(LISTED RECORDS begins)

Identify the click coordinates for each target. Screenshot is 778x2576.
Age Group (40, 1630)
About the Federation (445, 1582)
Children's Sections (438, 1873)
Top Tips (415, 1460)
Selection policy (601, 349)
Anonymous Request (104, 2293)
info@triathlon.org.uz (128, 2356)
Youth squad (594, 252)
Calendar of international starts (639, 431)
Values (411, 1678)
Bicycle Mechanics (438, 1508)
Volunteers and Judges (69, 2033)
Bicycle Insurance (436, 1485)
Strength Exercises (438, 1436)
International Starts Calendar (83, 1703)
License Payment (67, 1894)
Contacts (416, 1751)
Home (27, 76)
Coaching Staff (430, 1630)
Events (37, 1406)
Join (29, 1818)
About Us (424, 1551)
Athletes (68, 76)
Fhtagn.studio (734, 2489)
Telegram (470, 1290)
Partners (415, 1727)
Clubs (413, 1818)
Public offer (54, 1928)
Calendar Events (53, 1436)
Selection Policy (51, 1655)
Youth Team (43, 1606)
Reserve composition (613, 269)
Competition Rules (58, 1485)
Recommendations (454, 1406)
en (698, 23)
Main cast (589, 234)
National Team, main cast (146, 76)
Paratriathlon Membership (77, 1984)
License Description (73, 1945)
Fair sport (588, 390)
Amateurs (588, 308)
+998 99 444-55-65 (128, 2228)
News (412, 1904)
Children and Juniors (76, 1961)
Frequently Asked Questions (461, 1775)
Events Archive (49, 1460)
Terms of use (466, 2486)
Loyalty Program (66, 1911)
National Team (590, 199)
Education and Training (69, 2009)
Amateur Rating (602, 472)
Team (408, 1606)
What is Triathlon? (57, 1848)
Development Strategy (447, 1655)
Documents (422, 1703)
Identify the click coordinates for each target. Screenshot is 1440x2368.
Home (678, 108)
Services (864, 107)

(LISTED RECORDS ends)

-- EXERCISE PROMPT --
Taking the lines above, repeat exactly those from the line that contains "Age Group (40, 1630)" through the line that contains "Paratriathlon Membership (77, 1984)", and both of those lines as well. Include nothing else.

-- ANSWER --
Age Group (40, 1630)
About the Federation (445, 1582)
Children's Sections (438, 1873)
Top Tips (415, 1460)
Selection policy (601, 349)
Anonymous Request (104, 2293)
info@triathlon.org.uz (128, 2356)
Youth squad (594, 252)
Calendar of international starts (639, 431)
Values (411, 1678)
Bicycle Mechanics (438, 1508)
Volunteers and Judges (69, 2033)
Bicycle Insurance (436, 1485)
Strength Exercises (438, 1436)
International Starts Calendar (83, 1703)
License Payment (67, 1894)
Contacts (416, 1751)
Home (27, 76)
Coaching Staff (430, 1630)
Events (37, 1406)
Join (29, 1818)
About Us (424, 1551)
Athletes (68, 76)
Fhtagn.studio (734, 2489)
Telegram (470, 1290)
Partners (415, 1727)
Clubs (413, 1818)
Public offer (54, 1928)
Calendar Events (53, 1436)
Selection Policy (51, 1655)
Youth Team (43, 1606)
Reserve composition (613, 269)
Competition Rules (58, 1485)
Recommendations (454, 1406)
en (698, 23)
Main cast (589, 234)
National Team, main cast (146, 76)
Paratriathlon Membership (77, 1984)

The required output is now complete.